Vulvitis
Vulvitis is inflammation of the vulva, the external female mammalian genitalia that include the labia majora, labia minora, clitoris, and introitus. It may co-occur as vulvovaginitis with vaginitis, inflammation of the vagina, and may have infectious or non-infectious causes. The warm and moist conditions of the vulva make it easily affected. Vulvitis is prone to occur in any female especially those who have certain sensitivities, infections, allergies, or diseases that make them likely to have vulvitis. Postmenopausal women and prepubescent girls are more prone to be affected by it, as compared to women in their menstruation period. It is so because they have low estrogen levels which makes their vulvar tissue thin and dry. Women having diabetes are also prone to be affected by vulvitis due to the high sugar content in their cells, increasing their vulnerability. Vulvitis is not a disease, it is just an inflammation caused by an infection, allergy or injury. Vulvitis may also be symptom of any sexually transmitted disease or a fungal infection.
Causes
Vulvitis may be caused by the following reasons:- Allergies or sensitivities towards certain products like - coloured or perfumed toilet papers, vaginal sprays or douches, shampoos and hair conditioners, laundry detergents, creams or medications.
- Reactions to - bubble bath or soaps used on genital area, spermicides, sanitary napkins.
- Irritations caused by - a yeast infection, chlorinated water in swimming pools or hot tubs, synthetic underwear or nylon pantyhose without a breathable cotton crotch, wearing a wet bathing suit for a long time, bike or horseback riding, douching, poor personal hygiene, incontinence, by urine or stool if it remains in contact with the vulva, contact with urine and stool sometimes cause ongoing vulvitis.
- Infections such as - vaginitis, genital herpes, viral and fungal infection.
- Factors such as - Diabetes, scabies or pubic lice, eczema or dermatitis, oral sex.
Symptoms
- Extreme and constant itching
- A burning sensation in the vulvar area
- Vaginal discharge
- Small cracks on the skin of the vulva
- Redness and swelling on the vulva and labia
- clear fluid-filled Blisters on the vulva
- Scaly, thick, whitish patches on the vulva
- Bumps or warts
- Soreness
- Pain with sex
- Increased sensitivity when wiping with toilet paper
Diagnosis
Vulvitis can have many different causes which makes the diagnosis difficult.

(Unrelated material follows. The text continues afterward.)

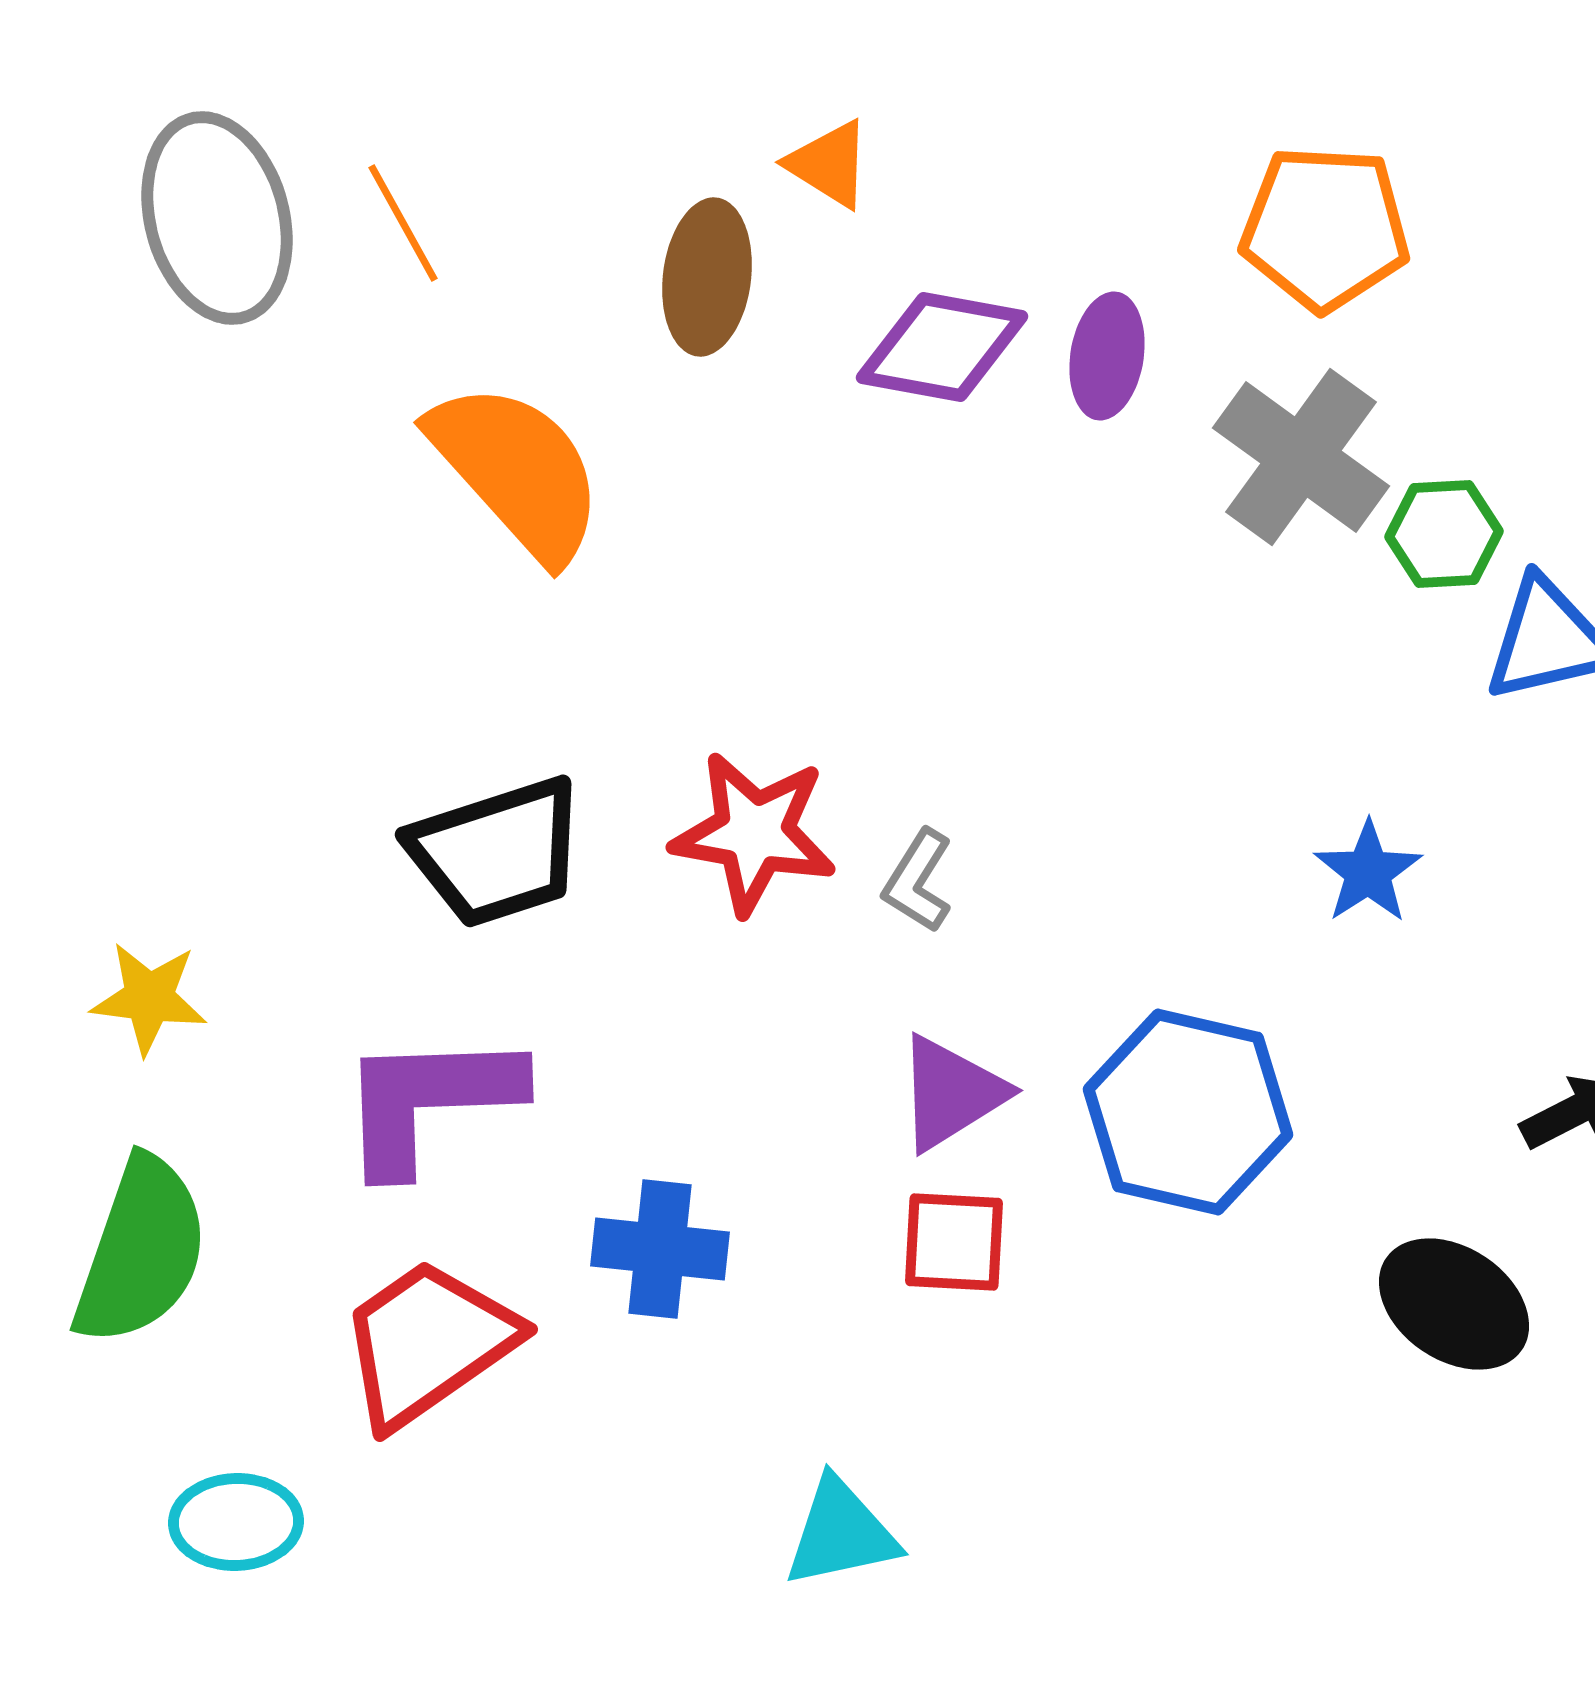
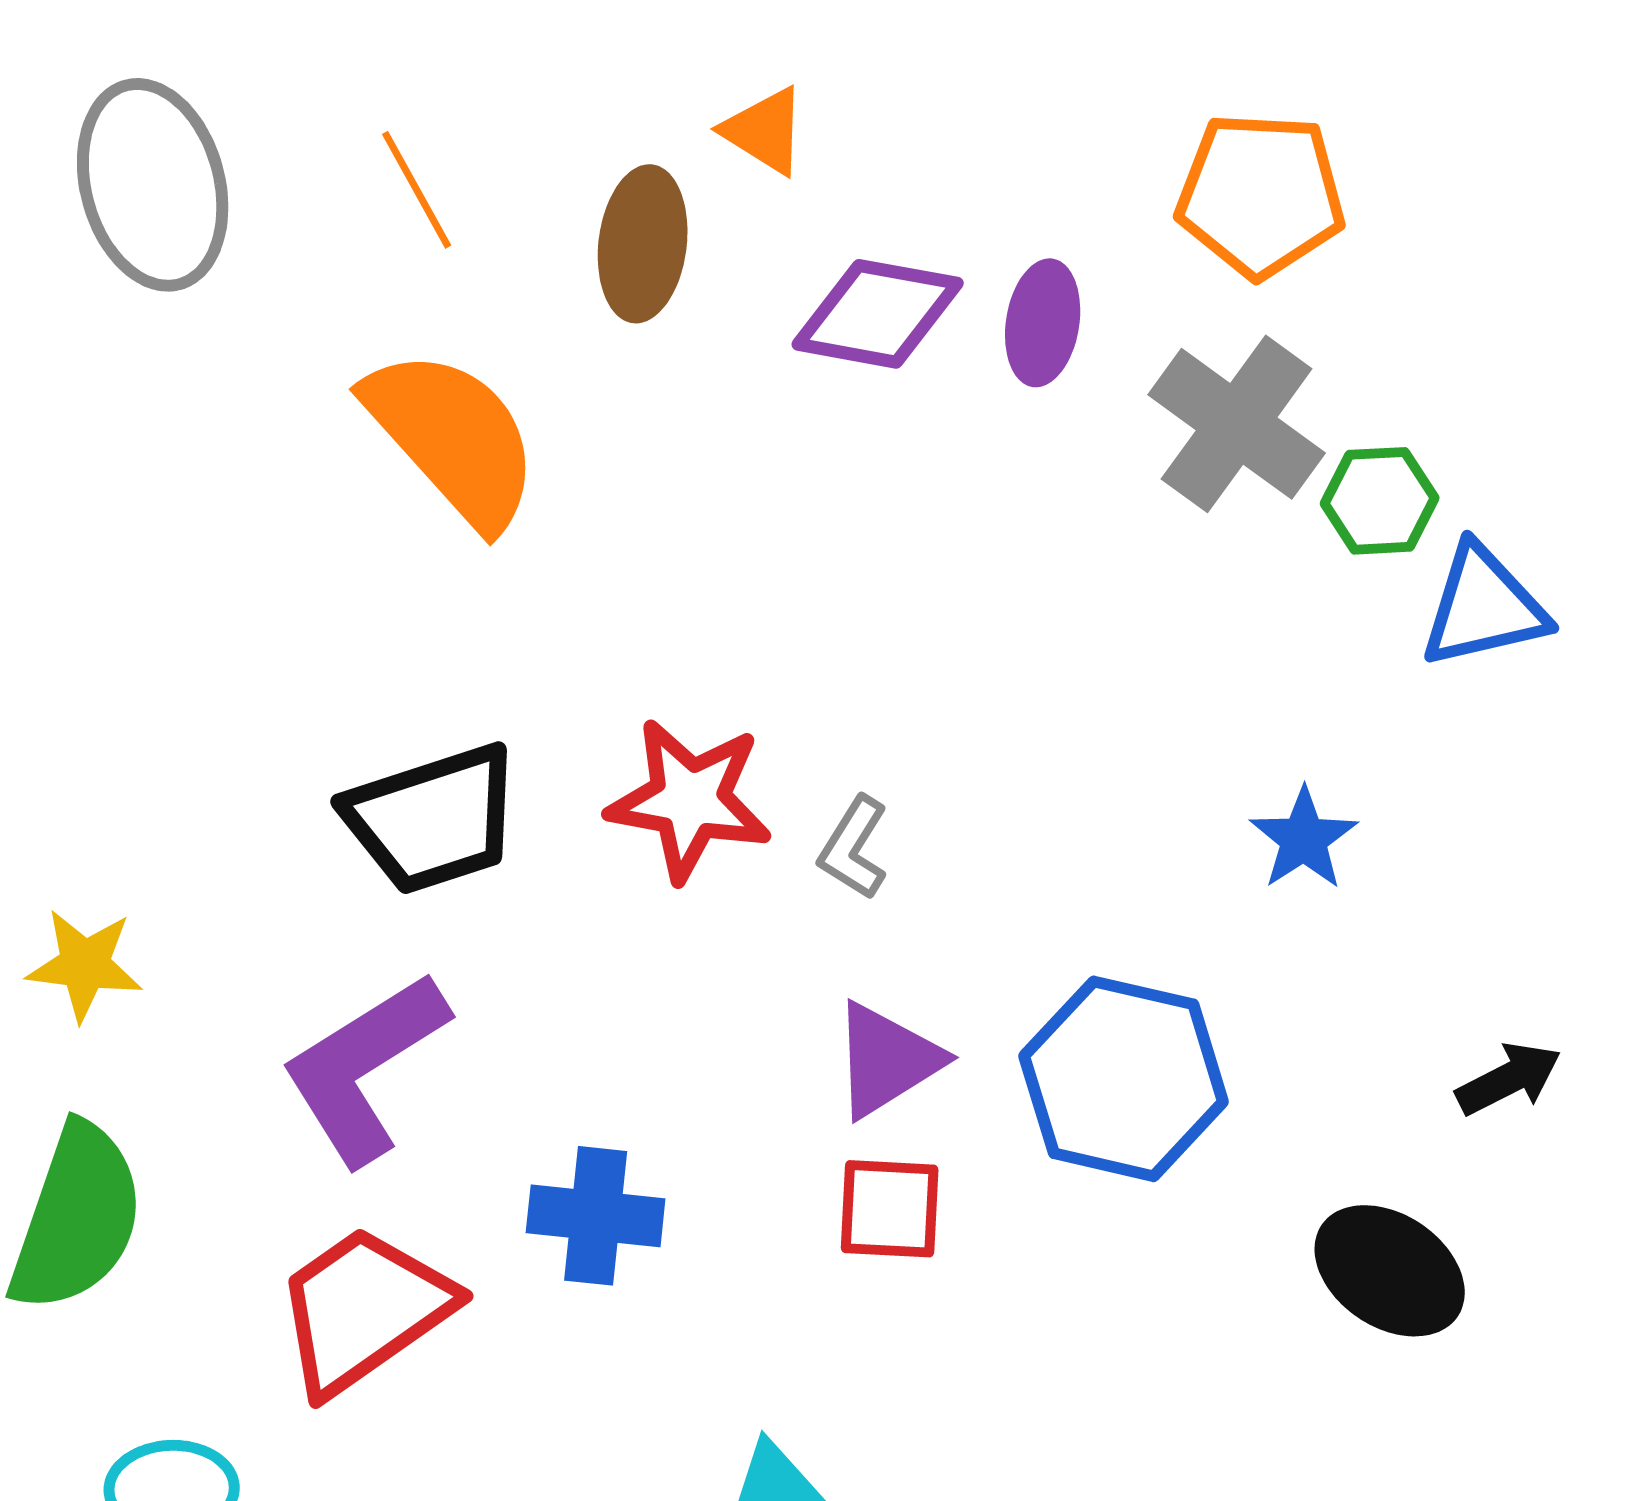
orange line: (403, 223) -> (417, 190), moved
purple L-shape: (429, 1101) -> (365, 1068), turned -30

The diagnosis of vulvitis starts with examining the medical history and pelvic examination of the person affected by it. Other diagnostic tools like pap smears, urine tests, blood tests and tests for sexually transmitted diseases are also done.In children
Vulvitis, inflammation of the vulva, can have a variety of etiologies in children and adolescents, including allergic dermatitis, contact dermatitis, lichen sclerosus, and infections with bacteria, fungi, and parasites. Dermatitis in infants is commonly caused by a soiled diaper being left on for an extended period of time. Increasing the frequency of diaper changes and topical application of emollients are sufficient to resolve most cases. Dermatitis of the vulva in older children is usually caused by exposure to an irritant and is treated with preventing exposure and encouraging sitz baths with baking soda as the vulvar skin heals. Other treatment options for vulvar dermatitis include oral hydroxyzine hydrochloride or topical hydrocortisone.Lichen sclerosus is another common cause of vulvitis in children, and it often affects an hourglass or figure eight-shaped area of skin around the anus and vulva. Symptoms of a mild case include skin fissures, loss of skin pigment, skin atrophy, a parchment-like texture to the skin, dysuria, itching, discomfort, and excoriation. In more severe cases, the vulva may become discolored, developing dark purple bruising, bleeding, scarring, attenuation of the labia minora, and fissures and bleeding affecting the posterior fourchette. Its cause is unknown, but likely genetic or autoimmune, and it is unconnected to malignancy in children. If the skin changes are not obvious on visual inspection, a biopsy of the skin may be performed to acquire an exact diagnosis. Treatment for vulvar lichen sclerosus may consist of topical hydrocortisone in mild cases, or stronger topical steroids. Preliminary studies show that 75% of cases do not resolve with puberty.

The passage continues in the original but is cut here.